Sektor baja Tiongkok telah menginvestasikan sekitar US$100 miliar pada kapasitas baru besi dan baja berbasis batu bara sejak tahun 2021, meskipun terdapat kelebihan kapasitas, profitabilitas yang rendah, dan komitmen Tiongkok untuk mengurangi emisi karbon, menurut sebuah wadah pemikir iklim.
Perusahaan baja menerima persetujuan dari pemerintah provinsi untuk membangun sejumlah besar kapasitas baru berbasis batu bara antara tahun 2021 dan paruh pertama tahun 2023, termasuk 119,8 juta ton per tahun (Mtpa) tanur sembur (BF) dan 76,6 Mtpa tanur oksigen dasar (BOFs), menurut laporan yang dirilis oleh Pusat Penelitian Energi dan Udara Bersih (CREA) yang berbasis di Helsinki pada hari Selasa.
Pada saat pabrik-pabrik ini beroperasi penuh sekitar tahun 2025, emisi karbonnya akan kira-kira sama dengan seluruh emisi di Belanda, yang mengeluarkan lebih dari 140 juta ton gas rumah kaca pada tahun 2021, menurut CREA.
“Produksi baja mentah Tiongkok telah menurun sejak tahun 2021 karena pengendalian produksi oleh pemerintah dan penurunan permintaan hilir,” kata laporan yang dibuat oleh analis Shen Xinyi dan Lauri Myllyvirta. “Namun, investasi baru pada kapasitas pembuatan besi dan baja sejauh ini belum menyesuaikan dengan kenyataan baru.
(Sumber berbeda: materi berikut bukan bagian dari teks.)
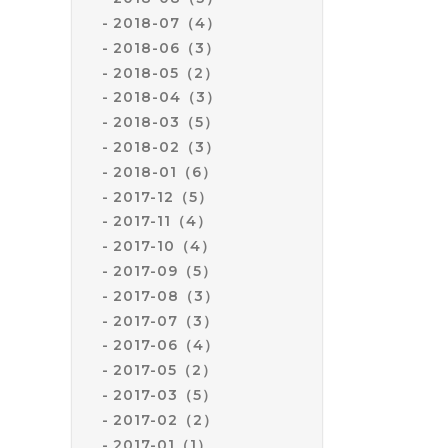
2018-07（4）
2018-06（3）
2018-05（2）
2018-04（3）
2018-03（5）
2018-02（3）
2018-01（6）
2017-12（5）
2017-11（4）
2017-10（4）
2017-09（5）
2017-08（3）
2017-07（3）
2017-06（4）
2017-05（2）
2017-03（5）
2017-02（2）
2017-01（1）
“Ada kebutuhan mendesak untuk menyelaraskan investasi pada kapasitas produksi baru di sektor baja dengan tujuan mencapai puncak dan mengurangi emisi CO2 sebelum tahun 2025.”
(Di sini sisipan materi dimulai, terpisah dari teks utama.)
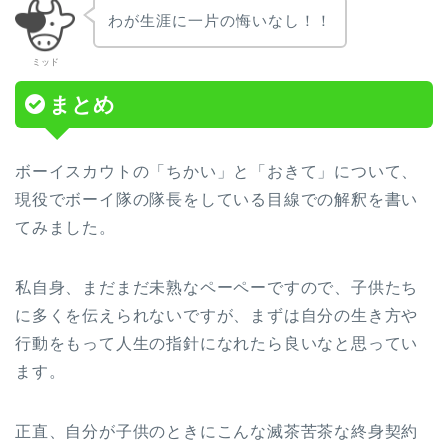
わが生涯に一片の悔いなし！！
ミッド
まとめ
ボーイスカウトの「ちかい」と「おきて」について、
現役でボーイ隊の隊長をしている目線での解釈を書い
てみました。
私自身、まだまだ未熟なペーペーですので、子供たち
に多くを伝えられないですが、まずは自分の生き方や
行動をもって人生の指針になれたら良いなと思ってい
ます。
正直、自分が子供のときにこんな滅茶苦茶な終身契約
Sekitar 90 persen baja mentah di Tiongkok dibuat menggunakan metode BF-BOF yang intensif emisi, yaitu batubara dibakar dalam BF untuk mengekstrak oksigen dari bijih besi, kemudian besi dan skrap diubah menjadi baja dalam BOF.
Metode alternatif yang menggunakan tungku busur listrik (EAF) hanya mengeluarkan 10 hingga 20 persen karbon dioksida yang dihasilkan dalam proses BF-BOF, menurut laporan Global Energy Monitor (GEM) bulan lalu.
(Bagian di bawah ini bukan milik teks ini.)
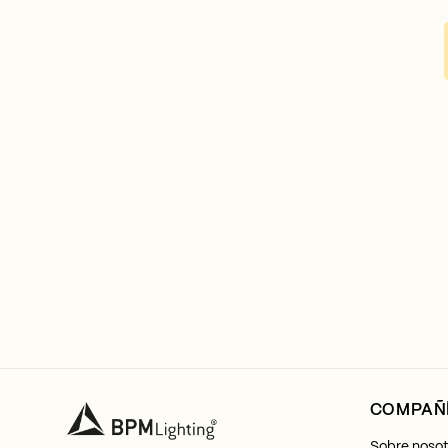
COMPAÑ
Sobre nosot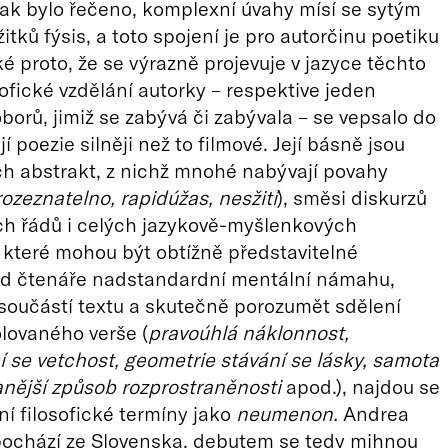
jak bylo řečeno, komplexní úvahy mísí se sytým
itků fýsis, a toto spojení je pro autorčinu poetiku
ké proto, že se výrazně projevuje v jazyce těchto
sofické vzdělání autorky – respektive jeden
oborů, jimiž se zabývá či zabývala – se vepsalo do
jí poezie silněji než to filmové. Její básně jsou
h abstrakt, z nichž mnohé nabývají povahy
rozeznatelno, rapidúžas, nesžití
), směsi diskurzů
ch řádů i celých jazykově-myšlenkových
 které mohou být obtížně představitelné
 od čtenáře nadstandardní mentální námahu,
 součástí textu a skutečně porozumět sdělení
lovaného verše (
pravoúhlá náklonnost,
í se vetchost, geometrie stávání se lásky, samota
tanější způsob rozprostraněnosti
apod.), najdou se
ní filosofické termíny jako
neumenon.
Andrea
pochází ze Slovenska, debutem se tedy mihnou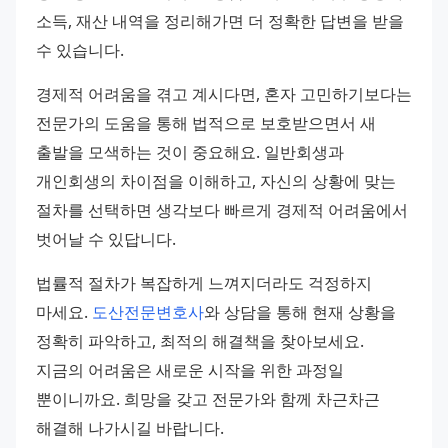
소득, 재산 내역을 정리해가면 더 정확한 답변을 받을 
수 있습니다.
경제적 어려움을 겪고 계시다면, 혼자 고민하기보다는 
전문가의 도움을 통해 법적으로 보호받으면서 새 
출발을 모색하는 것이 중요해요. 일반회생과 
개인회생의 차이점을 이해하고, 자신의 상황에 맞는 
절차를 선택하면 생각보다 빠르게 경제적 어려움에서 
벗어날 수 있답니다.
법률적 절차가 복잡하게 느껴지더라도 걱정하지 
마세요. 
도산전문변호사
와 상담을 통해 현재 상황을 
정확히 파악하고, 최적의 해결책을 찾아보세요. 
지금의 어려움은 새로운 시작을 위한 과정일 
뿐이니까요. 희망을 갖고 전문가와 함께 차근차근 
해결해 나가시길 바랍니다.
Namun CREA menemukan bahwa metode BF-BOF terus mendominasi pabrik-pabrik baru di Tiongkok, dengan BF menyumbang sekitar 99 persen dari kapasitas pembuatan besi baru dan BOF menyumbang 70 persen dari kapasitas pembuatan baja baru yang disetujui pada tahun 2017 hingga 2023.
Total keuntungan sektor baja telah turun ke tingkat terendah dalam sejarah, menurut CREA, dan sektor ini secara keseluruhan mengalami kerugian dalam 12 bulan hingga Maret 2023 dan setelahnya.
Ironisnya, tuntutan pemerintah untuk meningkatkan efisiensi energi di sektor baja adalah pendorong utama melonjaknya pabrik-pabrik baru, seiring dengan perlombaan perusahaan-perusahaan baja untuk menggantikan fasilitas-fasilitas yang sudah kuno, menurut Shen. Selain itu, peraturan polusi udara di beberapa kota, seperti Beijing dan Tianjin, telah memaksa beberapa produsen baja menghentikan produksi di sana dan membangun pabrik baru di daerah yang peraturannya lebih longgar.
Sementara itu, biaya yang lebih tinggi dan standar yang tidak jelas membuat perusahaan baja relatif enggan berinvestasi di pabrik EAF, kata Shen. Proyek EAF baru yang diusulkan berjumlah 52,5 Mtpa dari tahun 2021 hingga paruh pertama tahun ini, menurut CREA.
“Peraturan dan persyaratan di sisi permintaan dapat memainkan peran penting dalam mendorong transisi menuju produksi baja yang lebih ramah lingkungan,” kata Shen. “Dengan menetapkan target pengurangan emisi, memberikan dukungan keuangan, dan menciptakan insentif pasar, pemerintah dapat memaksa produsen baja untuk mengubah metode produksi mereka dan berinvestasi dalam teknologi dekarbonisasi.”
Tiongkok menyumbang sekitar setengah dari kapasitas batubara global yang ada dan 60 persen emisi karbon dari sektor baja pada tahun 2022. Diperkirakan Tiongkok memiliki kapasitas baja 146 Mpta BF-BOF yang sedang dikembangkan, nomor dua setelah India yang memiliki kapasitas 153 Mpta BF-BOF. Mtpa adalah pengembang kapasitas baru berbasis batu bara terbesar di dunia, menurut GEM.